Honestly, once the cameras start rolling, the tension in my shoulders actually melts. It’s not even weird. I spend six nights a week submerged in Orphic’s neon pulse. My brain is practically hard-wired for this. The scent of dry ice and floor wax is my natural habitat.
I’m dressed in black-on-black-on-black. A tailored silk shirt with the top three buttons abandoned, pressed trousers and a sharp coat. Even the cologne they spritzed on me is part of the branding, something heavy and woody, as if the production team thinks the viewers will be able to smell the cedar through their screens.
The only thing missing is the actual vibration. There’s a "DJ" on the riser, his hands moving over a silent deck. The extras are dancing to a beat that exists only in their own heads, their bodies swaying in a ghostly, synchronized rhythm. It’s jarring to see people "raging" in total silence. I catch myself wishing there was actual music...something, anything, to drown out the sound of my own head.
"And... action!" Miller’s voice cuts through the quiet.
I take my position. The lens is pinned on me, tracking my movement as I cut through the crowd with a calculated, predatory grace. I weave through the dancing extras, my gaze fixed and unbothered, until I reach the bar. The bartender slides a heavy crystal glass toward me...no ice, just two fingers of Umbra. Instead of the cliché move of knocking it back, I do exactly what we rehearsed.
I don't even pick up the glass. I lean in, resting my forearms on the cool marble of the bar, and just catch the rim with my thumb. I slide the glass an inch toward me as I look directly into the camera lens. It’s a silent hook. It’s supposed to say the drink isn't the only prize, the person holding it is as well.
I hold the gaze, feeling the weight of the lights and the silent, pulsing crowd behind me. I’m locked in. I’m the perfect product.
But as I hold the pose, waiting for the "cut," I catch a movement in the shadows over by the VIP booths. A silhouette that’s too still, too anchored, to be an extra.
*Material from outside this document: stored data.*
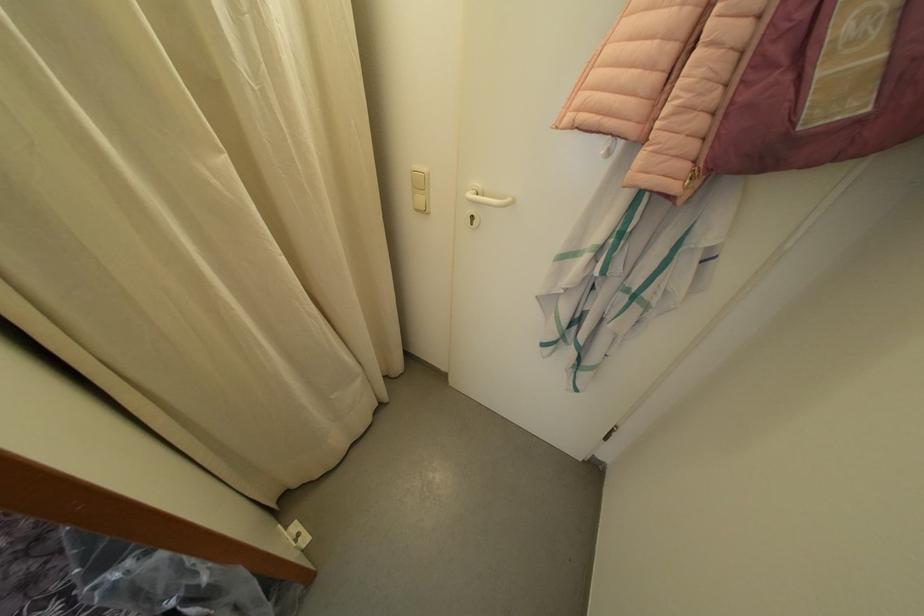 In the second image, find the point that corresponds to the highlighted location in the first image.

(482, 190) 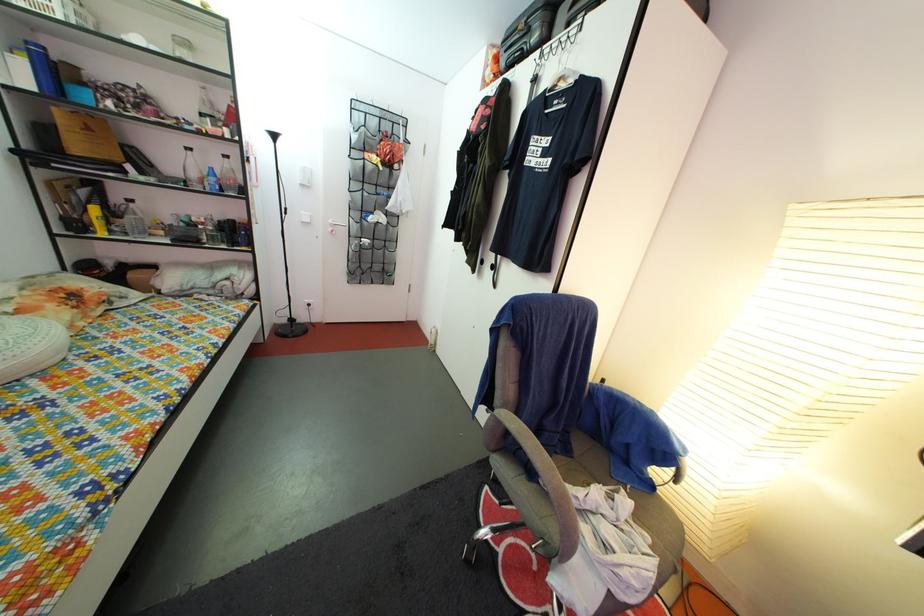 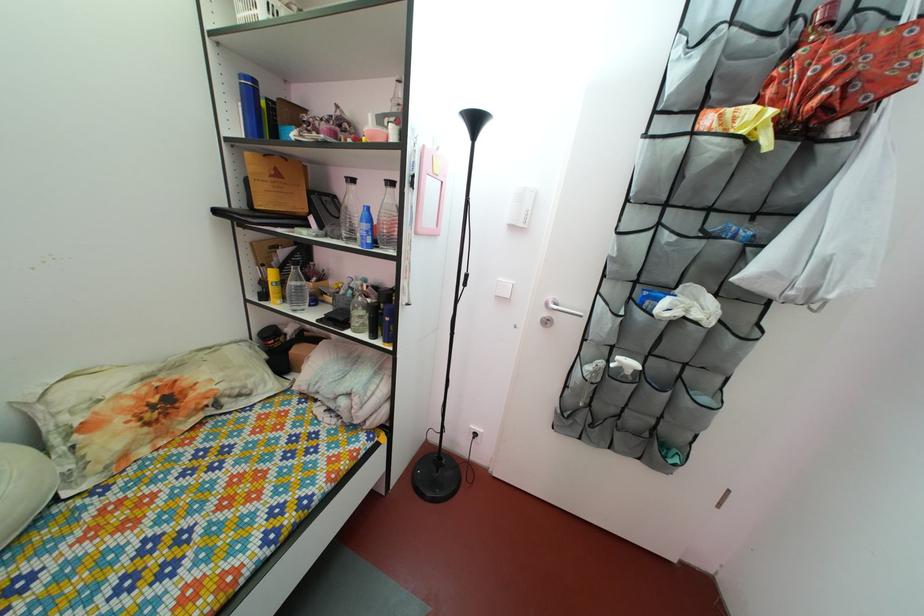 Locate, in the second image, the point that corresponds to (191,233) in the first image.

(359, 301) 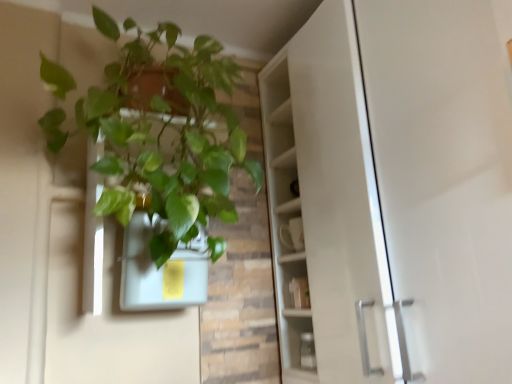 Question: Is matte white flowerpot at upper left surrounded by green matte plant at upper left?

Choices:
 (A) yes
 (B) no

Answer: (A)

Question: Can you confirm if green matte plant at upper left is shorter than matte white flowerpot at upper left?

Choices:
 (A) no
 (B) yes

Answer: (A)

Question: Considering the relative sizes of green matte plant at upper left and matte white flowerpot at upper left in the image provided, is green matte plant at upper left taller than matte white flowerpot at upper left?

Choices:
 (A) yes
 (B) no

Answer: (A)

Question: Can you confirm if green matte plant at upper left is positioned to the right of matte white flowerpot at upper left?

Choices:
 (A) yes
 (B) no

Answer: (B)

Question: From a real-world perspective, is green matte plant at upper left positioned under matte white flowerpot at upper left based on gravity?

Choices:
 (A) no
 (B) yes

Answer: (A)

Question: Does green matte plant at upper left have a smaller size compared to matte white flowerpot at upper left?

Choices:
 (A) no
 (B) yes

Answer: (A)

Question: Would you say green matte plant at upper left is part of matte white flowerpot at upper left's contents?

Choices:
 (A) yes
 (B) no

Answer: (B)

Question: From a real-world perspective, is matte white flowerpot at upper left positioned over green matte plant at upper left based on gravity?

Choices:
 (A) yes
 (B) no

Answer: (B)

Question: Is matte white flowerpot at upper left turned away from green matte plant at upper left?

Choices:
 (A) yes
 (B) no

Answer: (A)

Question: Does matte white flowerpot at upper left appear on the left side of green matte plant at upper left?

Choices:
 (A) yes
 (B) no

Answer: (B)

Question: From the image's perspective, is matte white flowerpot at upper left located above green matte plant at upper left?

Choices:
 (A) yes
 (B) no

Answer: (B)

Question: Considering the relative sizes of matte white flowerpot at upper left and green matte plant at upper left in the image provided, is matte white flowerpot at upper left smaller than green matte plant at upper left?

Choices:
 (A) no
 (B) yes

Answer: (B)

Question: From a real-world perspective, is green matte plant at upper left above or below matte white flowerpot at upper left?

Choices:
 (A) below
 (B) above

Answer: (B) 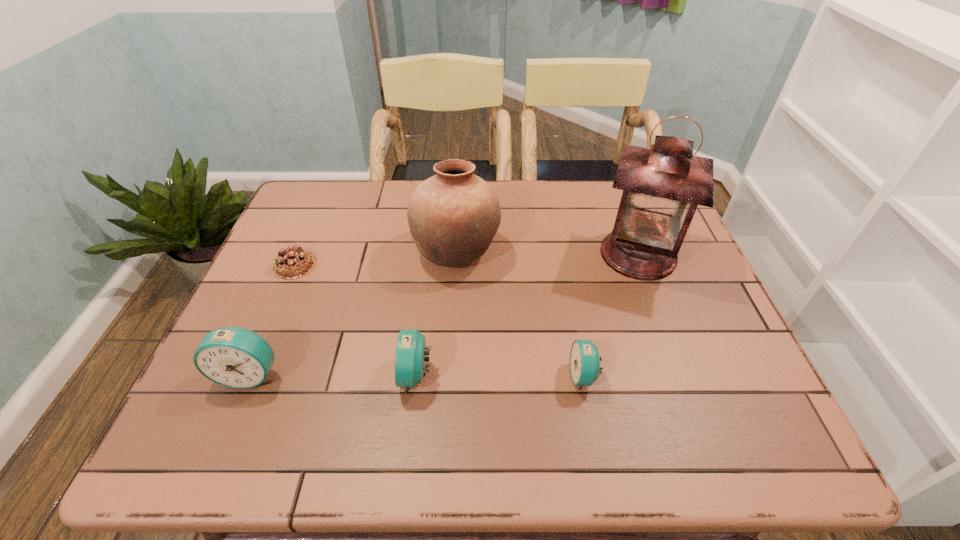 The image size is (960, 540). In the image, there is a desktop. Identify the location of vacant space at the near right corner. (691, 396).

Locate an element on the screen. free space between the second alarm clock from left to right and the rightmost alarm clock is located at coordinates (500, 375).

Find the location of a particular element. The height and width of the screenshot is (540, 960). free point between the fifth shortest object and the leftmost alarm clock is located at coordinates (353, 313).

What are the coordinates of `free space between the shortest object and the second tallest alarm clock` in the screenshot? It's located at (355, 320).

This screenshot has width=960, height=540. Identify the location of unoccupied position between the pottery and the fourth tallest object. (436, 313).

Locate an element on the screen. This screenshot has width=960, height=540. free space between the shortest object and the leftmost alarm clock is located at coordinates (273, 319).

I want to click on vacant space that is in between the pottery and the rightmost object, so click(547, 253).

Where is `vacant area between the leftmost alarm clock and the second tallest object`? vacant area between the leftmost alarm clock and the second tallest object is located at coordinates (353, 313).

I want to click on blank region between the rightmost object and the leftmost alarm clock, so click(444, 314).

The image size is (960, 540). Identify the location of free spot between the pottery and the fourth shortest object. (353, 313). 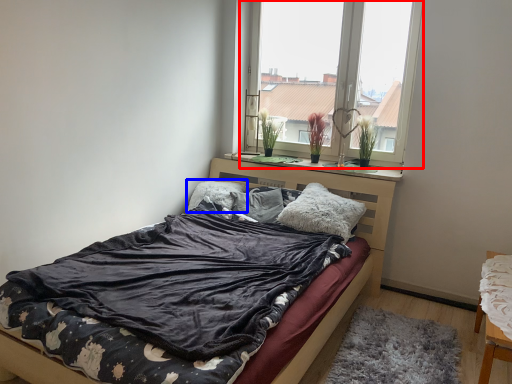 Question: Which object appears closest to the camera in this image, window (highlighted by a red box) or pillow (highlighted by a blue box)?

Choices:
 (A) window
 (B) pillow

Answer: (A) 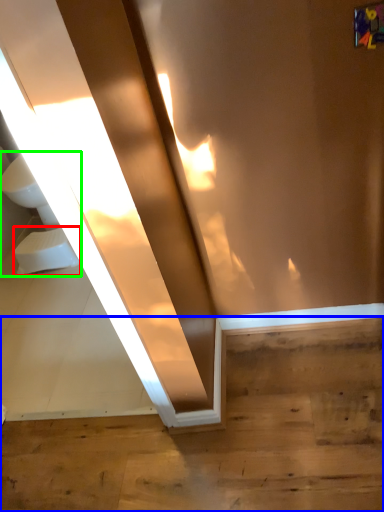 Question: Which object is the closest to the toilet bowl (highlighted by a red box)? Choose among these: stairwell (highlighted by a blue box) or sink (highlighted by a green box).

Choices:
 (A) stairwell
 (B) sink

Answer: (B)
My focus wavers for a split second. I know those shoulders. I know that specific brand of stillness.
The second I register him, my internal equilibrium just vanishes. It’s been four days. Ninety-six hours of me playing the "I don't give a damn" card, and one glimpse of him in the dark sends a spike of genuine panic through my chest. But right behind the panic is this other feeling, something warm and pathetic that I refuse to name because it feels way too much like relief.
Bastian eventually takes a seat in one of the deep velvet booths, melting back into the shadows. He doesn't move. He just sits there like a ghost. I’m fairly certain the rest of the crew, the normal people with actual functioning brains, haven't even realized he’s in the building. To them, he's just another shadow in a dark club. To me, he's the only thing in the room with a pulse.
I force myself to block him out. I have to. I go through the motions, hitting my marks and holding my gaze for the lens, but there’s this new layer of nerves under my skin. Knowing he’s watching changes the air. It makes every movement feel international, every tilt of my head feel like a dare.